The attempt at a solution
A.C = 0
B.C = 19

 

[fzero]

Can you expand both dot products in terms of the components of C?

 

[zgozvrm]

Hint: 5.1 is the x-component of vector A, -6.7 is the y-component of vector A

 

[snaamlsa]

thanks for the hint but it doesn't help -_-
I'm really tired of trying to solve it and I'm kinda near giving up that's why I ended up here guys so that you could help me, so please do help! I want an answer with explanation :)

this is what I got recently --> C_x = 1.34 C_y and then? I don't know what to do '~'

 

[fzero]

thanks for the hint but it doesn't help -_-
I'm really tired of trying to solve it and I'm kinda near giving up that's why I ended up here guys so that you could help me, so please do help! I want an answer with explanation :)

this is what I got recently --> C_x = 1.34 C_y and then? I don't know what to do '~'

You should show your work so we know where you got that from. But, that looks almost like it came from A.C = 0. Does the B.C =19 condition give another useful relationship between C_x and C_y?

 

[snaamlsa]

You should show your work so we know where you got that from. But, that looks almost like it came from A.C = 0. Does the B.C =19 condition give another useful relationship between C_x and C_y?
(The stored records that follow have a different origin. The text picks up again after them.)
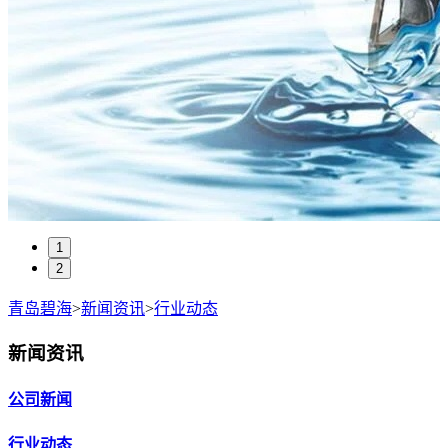
1
2
青岛碧海
>
新闻资讯
>
行业动态
新闻资讯
公司新闻
行业动态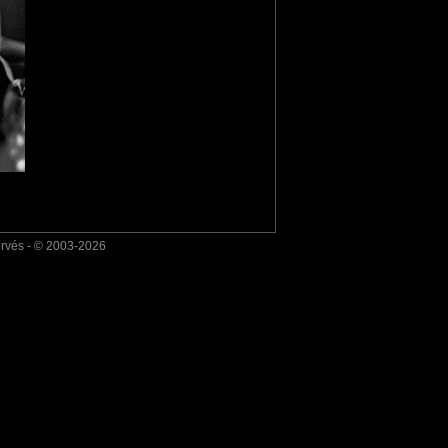
ervés - © 2003-2026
oh sorry, so here is my work:

A.C = A_xC_x + A_yC_y
5.1C_x - 6.7C_y = 0
C_x = 1.34 C_y

and here we're finished with A.C and will work on B.C = 19 with the value of C_x = 1.34 C_y . . . but how?!

 

[fzero]

oh sorry, so here is my work:

A.C = A_xC_x + A_yC_y
5.1C_x - 6.7C_y = 0
C_x = 1.34 C_y

and here we're finished with A.C and will work on B.C = 19 with the value of C_x = 1.34 C_y . . . but how?!

Write out B.C in components and you'll get a 2nd equation for C_x and C_y. You'll have 2 equations for 2 unknowns and can combine the equations to solve for both unknowns.

 

[snaamlsa]

Write out B.C in components and you'll get a 2nd equation for C_x and C_y. You'll have 2 equations for 2 unknowns and can combine the equations to solve for both unknowns.

I've tried that but it doesn't seem to work x_X
I think it's more of a mathematical problem than a physics one -.-

 

[fzero]

Can you write down the equation that you obtained? If you use your 1st equation to substitute for C_x in the 2nd, you can solve for C_y. Then use that C_y in the 1st equation to give C_x.

 

[snaamlsa]

B.C = -3.2 C_x + 7.2 C_y
is it here how should I substitute for C_x:
-3.2 (1.34) + 7.2 C_y = 19
C_y = 3.2344 (which I know is wrong)

A.C = 5.1 C_x - 6.7 C_y
5.1 C_x -6.7(3.2344) = 0
C_x = 4.2491 (which is wrong)

lol I'm not good with Maths either :\

 

[fzero]

-3.2 (1.34) + 7.2 C_y = 19

should be -3.2 (1.34 C_y ) + 7.2 C_y = 19

 

[snaamlsa]

Ok I've got it
Thanks guys especially fzero, you made me think and now I got the answer by myself thanks a lot for coming back everytime I really appreciate it ^__^

 

[snaamlsa]

should be -3.2 (1.34 C_y ) + 7.2 C_y = 19

lol yeah there was the real problem, I figured it out thanks a loooooooooooooooooooot!
sorry for being an idiot :P